Kuiper's statistic is a good measure for the difference of ideal distribution and empirical distribution in the goodness-of-fit test. However, it is a challenging problem to solve the critical value and upper tail quantile, or simply Kuiper pair, of Kuiper's statistics due to the difficulties of solving the nonlinear equation and reasonable approximation of infinite series. The pioneering work by Kuiper just provided the key ideas and few numerical tables created from the upper tail probability $\alpha$ and sample capacity $n$, which limited its propagation and possible applications in various fields since there are infinite configurations for the parameters $\alpha$ and $n$. In this work, the contributions lie in three perspectives: firstly, the second order approximation for the infinite series of the cumulative distribution of the critical value is used to achieve higher precision; secondly, the principles and fixed-point algorithms for solving the Kuiper pair are presented with details; finally, an error in Kuiper's table of critical value is discovered and fixed. The algorithms are verified and validated by comparing with the table provided by Kuiper. The methods and algorithms proposed are enlightening and worthy of introducing to the college students, computer programmers, engineers, experimental psychologists and so on.
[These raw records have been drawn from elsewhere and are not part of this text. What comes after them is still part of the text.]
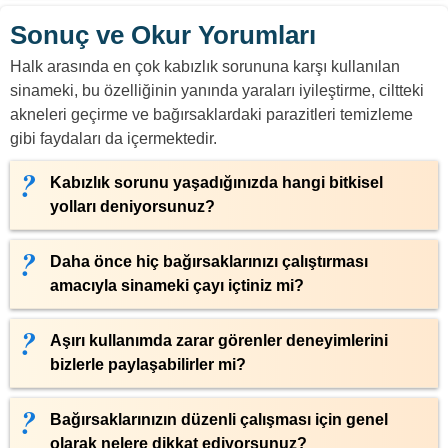
Sonuç ve Okur Yorumları
Halk arasında en çok kabızlık sorununa karşı kullanılan
sinameki, bu özelliğinin yanında yaraları iyileştirme, ciltteki
akneleri geçirme ve bağırsaklardaki parazitleri temizleme
gibi faydaları da içermektedir.
Kabızlık sorunu yaşadığınızda hangi bitkisel
yolları deniyorsunuz?
Daha önce hiç bağırsaklarınızı çalıştırması
amacıyla sinameki çayı içtiniz mi?
Aşırı kullanımda zarar görenler deneyimlerini
bizlerle paylaşabilirler mi?
Bağırsaklarınızın düzenli çalışması için genel
olarak nelere dikkat ediyorsunuz?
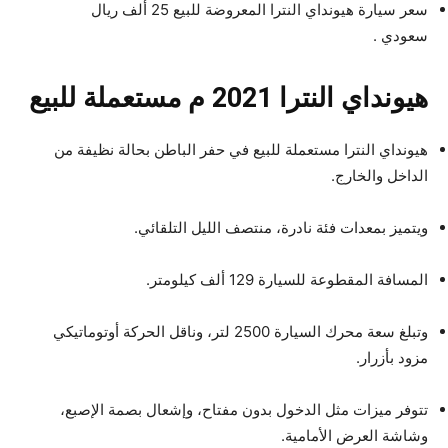
سعر سيارة هيونداي النترا المعروضة للبيع 25 ألف ريال
سعودي .
هيونداي النترا 2021 م مستعملة للبيع
هيونداي النترا مستعملة للبيع في حفر الباطن بحالة نظيفة من
الداخل والخارج.
ويتميز بمعدات فئة نادرة، منتصف الليل التلقائي.
المسافة المقطوعة للسيارة 129 ألف كيلومتر.
وتبلغ سعة محرك السيارة 2500 لتر، وناقل الحركة أوتوماتيكي
مزود بأزرار.
تتوفر ميزات مثل الدخول بدون مفتاح، وإشعال بصمة الإصبع،
وشاشة العرض الأمامية.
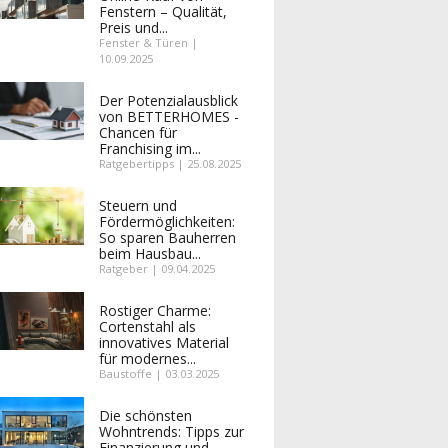
Fenstern – Qualität,
Preis und...
Fenster & Türen |
10.09.2025
Der Potenzialausblick
von BETTERHOMES -
Chancen für
Franchising im...
Ratgebertipps | 25.08.2025
Steuern und
Fördermöglichkeiten:
So sparen Bauherren
beim Hausbau...
Ratgeber | 09.04.2025
Rostiger Charme:
Cortenstahl als
innovatives Material
für modernes...
Baustoffe | 03.03.2025
Die schönsten
Wohntrends: Tipps zur
Finanzierung und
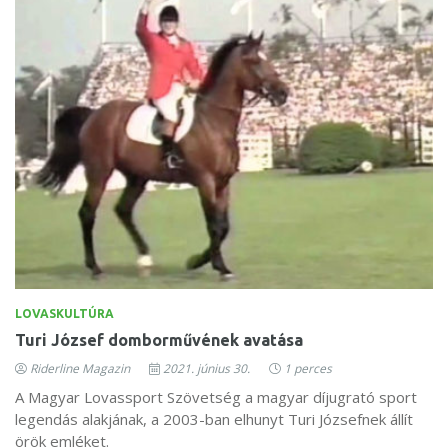
LOVASKULTÚRA
Turi József domborművének avatása
Riderline Magazin
2021. június 30.
1 perces
A Magyar Lovassport Szövetség a magyar díjugrató sport
legendás alakjának, a 2003-ban elhunyt Turi Józsefnek állít
örök emléket.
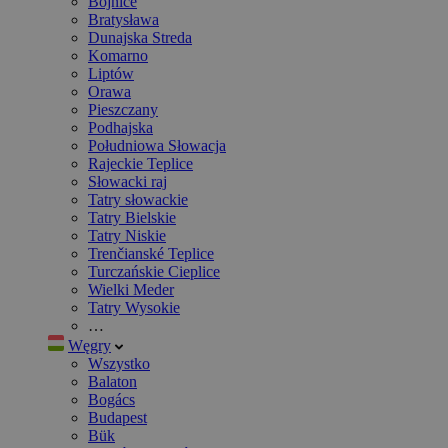
Bojnice
Bratysława
Dunajska Streda
Komarno
Liptów
Orawa
Pieszczany
Podhajska
Południowa Słowacja
Rajeckie Teplice
Słowacki raj
Tatry słowackie
Tatry Bielskie
Tatry Niskie
Trenčianské Teplice
Turczańskie Cieplice
Wielki Meder
Tatry Wysokie
…
Węgry
Wszystko
Balaton
Bogács
Budapest
Bük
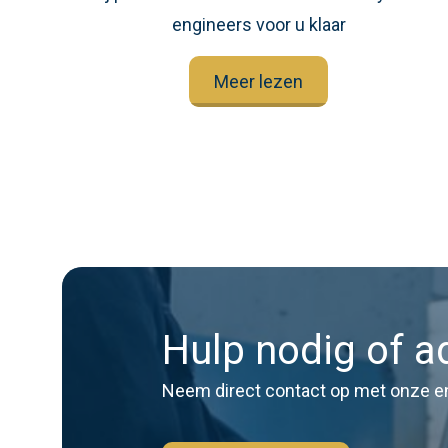
engineers voor u klaar
Meer lezen
Hulp nodig of a
Neem direct contact op met onze e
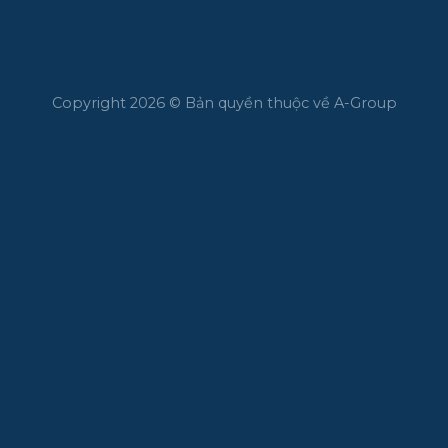
Copyright 2026 © Bản quyền thuộc về A-Group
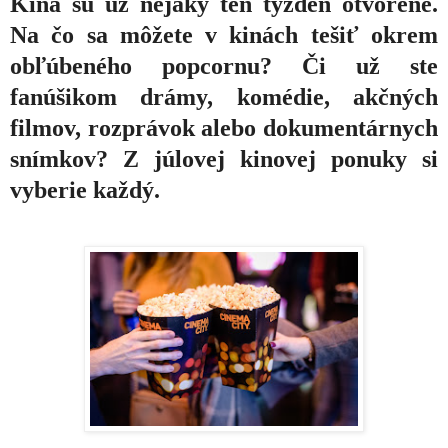
Kiná sú už nejaký ten týždeň otvorené.
Na čo sa môžete v kinách tešiť okrem
obľúbeného popcornu? Či už ste
fanúšikom drámy, komédie, akčných
filmov, rozprávok alebo dokumentárnych
snímkov? Z júlovej kinovej ponuky si
vyberie každý.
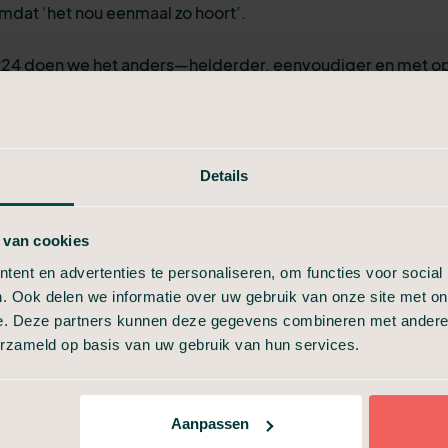
dat ‘het nou eenmaal zo hoort’.
rt24 doen we het anders—helderder, eenvoudiger en met o
Vanaf het eerste contact tot de laatste zorg merkt men dit i
 communicatie en belofte van helderheid.
we doen, is gebouwd op drie kernwaarden. Ze vormen de r
Details
lissing en zorgen ervoor dat iedere uitvaart respectvol, eerl
verloopt. Klik
hier
om meer te weten over Uitvaart24 of ont
 van cookies
l
.
ent en advertenties te personaliseren, om functies voor social
. Ook delen we informatie over uw gebruik van onze site met on
 sollicitatie
e. Deze partners kunnen deze gegevens combineren met andere i
erzameld op basis van uw gebruik van hun services.
thousiast en wil je graag mee werken aan de missie en visie v
? Dan kun je altijd een open solicitatie indienen. Uitvaart24
ant en daardoor zijn er vaak open vacatures. Wie weet ben j
Aanpassen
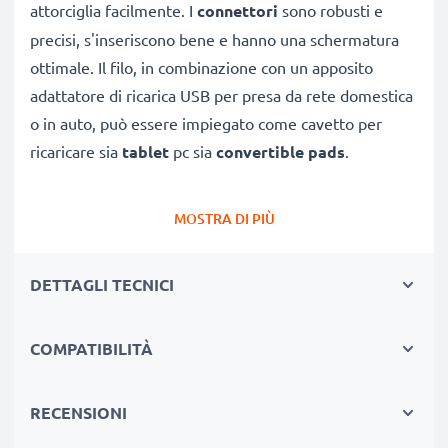
attorciglia facilmente. I
connettori
sono robusti e
precisi, s'inseriscono bene e hanno una schermatura
ottimale. Il filo, in combinazione con un apposito
adattatore di ricarica USB per presa da rete domestica
o in auto, può essere impiegato come cavetto per
ricaricare sia
tablet
pc sia
convertible pads
.
CAVETTO USB DI RICAMBIO COLLEGA UN TABLET
MOSTRA DI PIÙ
A PC O ALTRO DISPOSITIVO
★
per scaricare e
trasferire foto
, video e documenti
DETTAGLI TECNICI
PRS-300 / PRS-600 / PRS-505 verso PC o altra
periferica
COMPATIBILITÀ
★ sincronizzare,
aggiornare firmware
o software di
PRS-300 / PRS-600 / PRS-505
★ offre una
Velocità di trasferimento (max)
: 480
RECENSIONI
MBit/s - USB 2.0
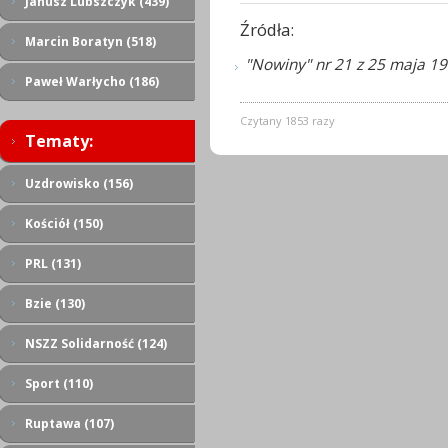
Janusz Lubszczyk (439)
Źródła:
Marcin Boratyn (518)
"Nowiny" nr 21 z 25 maja 19
Paweł Warłycho (186)
Czytany 1853 razy
Tematy:
Uzdrowisko (156)
Kościół (150)
PRL (131)
Bzie (130)
NSZZ Solidarność (124)
Sport (110)
Ruptawa (107)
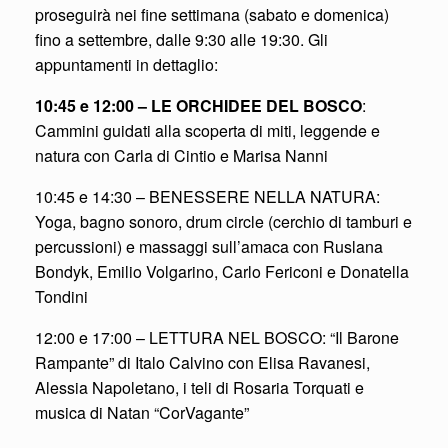
proseguirà nei fine settimana (sabato e domenica)
fino a settembre, dalle 9:30 alle 19:30. Gli
appuntamenti in dettaglio:
10:45 e 12:00 – LE ORCHIDEE DEL BOSCO
:
Cammini guidati alla scoperta di miti, leggende e
natura con Carla di Cintio e Marisa Nanni
10:45 e 14:30 – BENESSERE NELLA NATURA:
Yoga, bagno sonoro, drum circle (cerchio di tamburi e
percussioni) e massaggi sull’amaca con Ruslana
Bondyk, Emilio Volgarino, Carlo Fericoni e Donatella
Tondini
12:00 e 17:00 – LETTURA NEL BOSCO: “Il Barone
Rampante” di Italo Calvino con Elisa Ravanesi,
Alessia Napoletano, i teli di Rosaria Torquati e
musica di Natan “CorVagante”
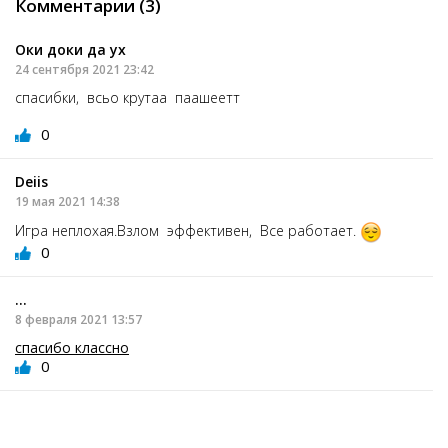
Комментарии (3)
Оки доки да ух
24 сентября 2021 23:42
спасибки, всьо крутаа паашеетт
0
Deiis
19 мая 2021 14:38
Игра неплохая.Взлом эффективен, Все работает.
0
...
8 февраля 2021 13:57
спасибо классно
0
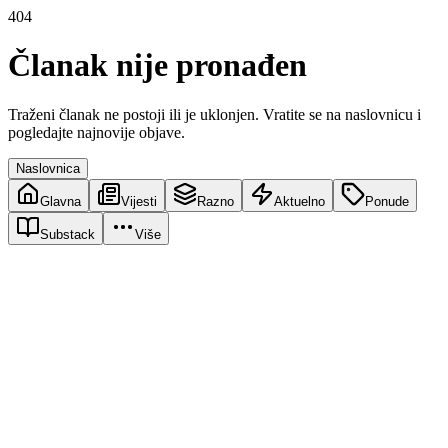
404
Članak nije pronađen
Traženi članak ne postoji ili je uklonjen. Vratite se na naslovnicu i
pogledajte najnovije objave.
Naslovnica
Glavna
Vijesti
Razno
Aktuelno
Ponude
Substack
Više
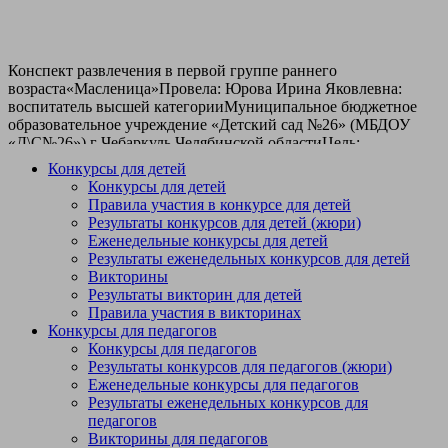
Конспект развлечения в первой группе раннего
возраста«Масленица»Провела: Юрова Ирина Яковлевна:
воспитатель высшей категорииМуниципальное бюджетное
образовательное учреждение «Детский сад №26» (МБДОУ
«Д\С№26») г Чебаркуль Челябинской областиЦель:
приобщение детей к традициям русского народа через
Конкурсы для детей
национальный праздник
Конкурсы для детей
«Масленица».Задачи:Образовательные:формировать у детей
Правила участия в конкурсе для детей
понятие о традициях празднования Масленицы;формировать
Результаты конкурсов для детей (жюри)
умение следовать игровым правилам в подвижных играх;
Еженедельные конкурсы для детей
способствовать обогащению игровых
Результаты еженедельных конкурсов для детей
действий.Развивающие:развивать интерес к народной
Викторины
культуре, народным традициям, народному
Результаты викторин для детей
творчеству;развивать желание проявлять свою активность
Правила участия в викторинах
через участие в праздничных
Конкурсы для педагогов
мероприятиях.Воспитательные:воспитывать у детей любовь,
Конкурсы для педагогов
уважение к традициям и обычаям русского
Результаты конкурсов для педагогов (жюри)
народа;способствовать развитию эмоциональной сферы через
Еженедельные конкурсы для педагогов
участие в играх различной двигательной
Результаты еженедельных конкурсов для
активности.Предварительная работа: знакомство с русским
педагогов
народным фольклором (потешки, заклички); знакомство с
Викторины для педагогов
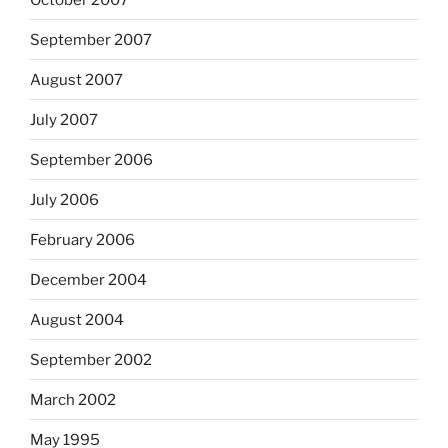
September 2007
August 2007
July 2007
September 2006
July 2006
February 2006
December 2004
August 2004
September 2002
March 2002
May 1995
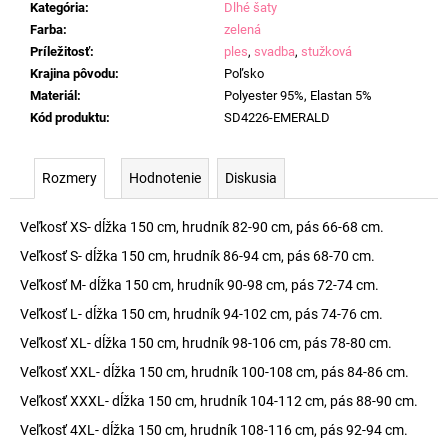
Kategória
:
Dlhé šaty
Farba
:
zelená
Príležitosť
:
ples
,
svadba
,
stužková
Krajina pôvodu
:
Poľsko
Materiál
:
Polyester 95%, Elastan 5%
Kód produktu
:
SD4226-EMERALD
Rozmery
Hodnotenie
Diskusia
Veľkosť XS- dĺžka 150 cm, hrudník 82-90 cm, pás 66-68 cm.
Veľkosť S- dĺžka 150 cm, hrudník 86-94 cm, pás 68-70 cm.
Veľkosť M- dĺžka 150 cm, hrudník 90-98 cm, pás 72-74 cm.
Veľkosť L- dĺžka 150 cm, hrudník 94-102 cm, pás 74-76 cm.
Veľkosť XL- dĺžka 150 cm, hrudník 98-106 cm, pás 78-80 cm.
Veľkosť XXL- dĺžka 150 cm, hrudník 100-108 cm, pás 84-86 cm.
Veľkosť XXXL- dĺžka 150 cm, hrudník 104-112 cm, pás 88-90 cm.
Veľkosť 4XL- dĺžka 150 cm, hrudník 108-116 cm, pás 92-94 cm.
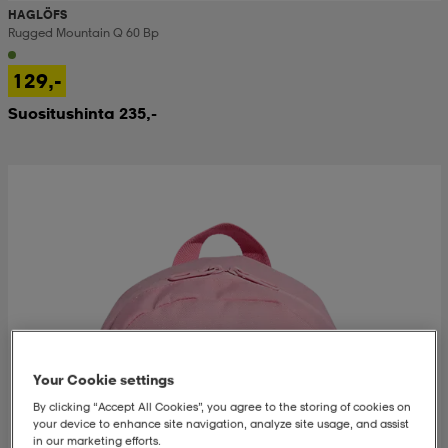
HAGLÖFS
Rugged Mountain Q 60 Bp
129,-
Suositushinta 235,-
Your Cookie settings
By clicking “Accept All Cookies”, you agree to the storing of cookies on
your device to enhance site navigation, analyze site usage, and assist
in our marketing efforts.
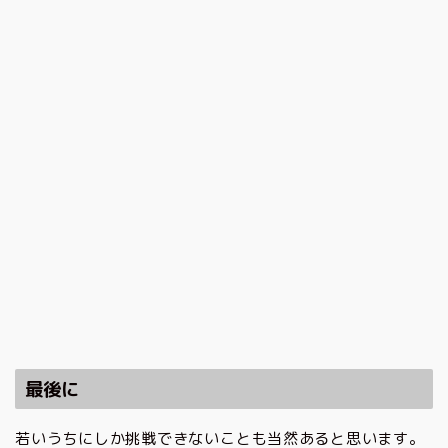
最後に
若いうちにしか挑戦できないことも当然あると思います。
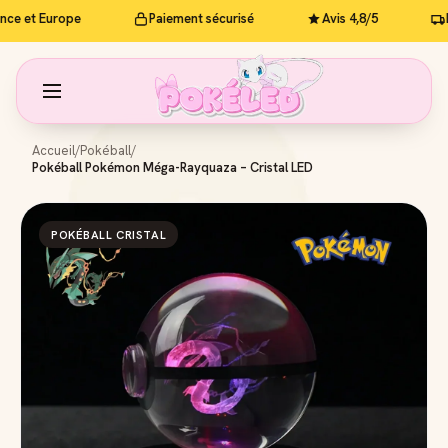
e et Europe
Paiement sécurisé
Avis 4,8/5
Livr
Accueil
/
Pokéball
/
Pokéball Pokémon Méga-Rayquaza – Cristal LED
POKÉBALL CRISTAL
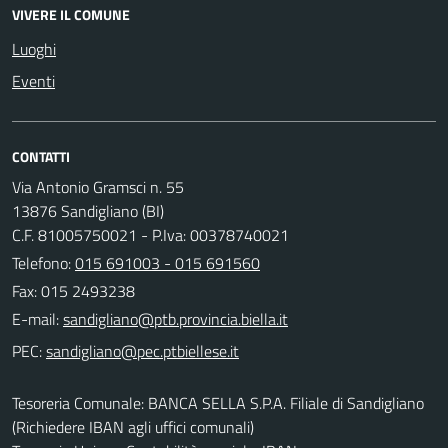
VIVERE IL COMUNE
Luoghi
Eventi
CONTATTI
Via Antonio Gramsci n. 55
13876 Sandigliano (BI)
C.F. 81005750021 - P.Iva: 00378740021
Telefono:
015 691003 - 015 691560
Fax: 015 2493238
E-mail:
PEC:
Tesoreria Comunale: BANCA SELLA S.P.A. Filiale di Sandigliano
(Richiedere IBAN agli uffici comunali)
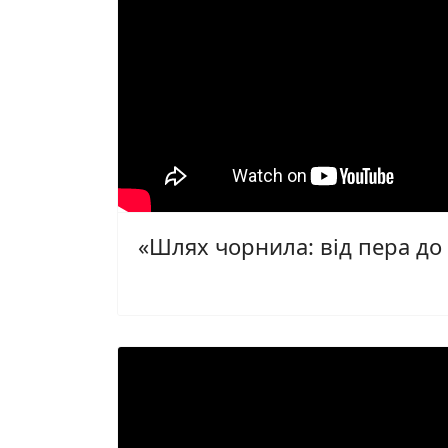
«Шлях чорнила: від пера до 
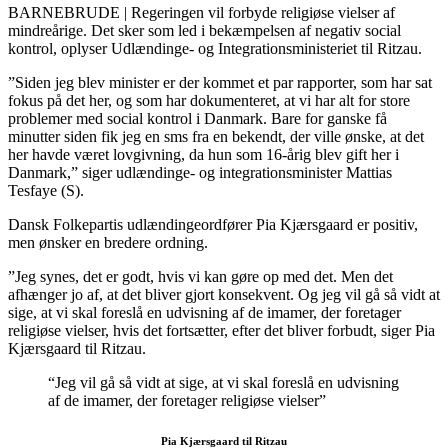
BARNEBRUDE | Regeringen vil forbyde religiøse vielser af
mindreårige. Det sker som led i bekæmpelsen af negativ social
kontrol, oplyser Udlændinge- og Integrationsministeriet til Ritzau.
”Siden jeg blev minister er der kommet et par rapporter, som har sat
fokus på det her, og som har dokumenteret, at vi har alt for store
problemer med social kontrol i Danmark. Bare for ganske få
minutter siden fik jeg en sms fra en bekendt, der ville ønske, at det
her havde været lovgivning, da hun som 16-årig blev gift her i
Danmark,” siger udlændinge- og integrationsminister Mattias
Tesfaye (S).
Dansk Folkepartis udlændingeordfører Pia Kjærsgaard er positiv,
men ønsker en bredere ordning.
”Jeg synes, det er godt, hvis vi kan gøre op med det. Men det
afhænger jo af, at det bliver gjort konsekvent. Og jeg vil gå så vidt at
sige, at vi skal foreslå en udvisning af de imamer, der foretager
religiøse vielser, hvis det fortsætter, efter det bliver forbudt, siger Pia
Kjærsgaard til Ritzau.
“Jeg vil gå så vidt at sige, at vi skal foreslå en udvisning
af de imamer, der foretager religiøse vielser”
Pia Kjærsgaard til Ritzau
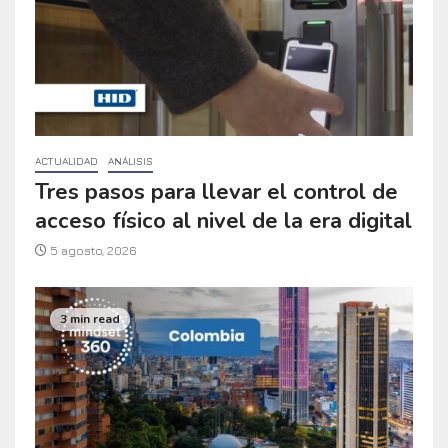
ACTUALIDAD
ANÁLISIS
Tres pasos para llevar el control de
acceso físico al nivel de la era digital
5 agosto, 2026
3 min read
翻译：Kuiper统计量是拟合优度检验中衡量理想分布与经验分布差异的良好度量。然而，由于求解非线性方程及对无穷级数进行合理逼近存在困难，求解Kuiper统计量的临界值与上尾分位数（简称Kuiper对）是一项具有挑战性的课题。Kuiper的前驱性工作仅提供了关键思想及基于上尾概率$\alpha$和样本容量$n$生成的少量数值表格，这限制了该方法在多个领域的推广与潜在应用，因为参数$\alpha$和$n$存在无穷多种配置。本文的贡献体现在三个方面：首先，采用临界值累积分布无穷级数的二阶近似以获得更高精度；其次，详细阐述了求解Kuiper对的原理与定点算法；最后，发现并修正了Kuiper临界值表格中的一处错误。通过与Kuiper提供的表格进行对比，验证了算法的有效性。本文提出的方法与算法具有启发性，值得向大学生、计算机程序员、工程师、实验心理学家等群体推广。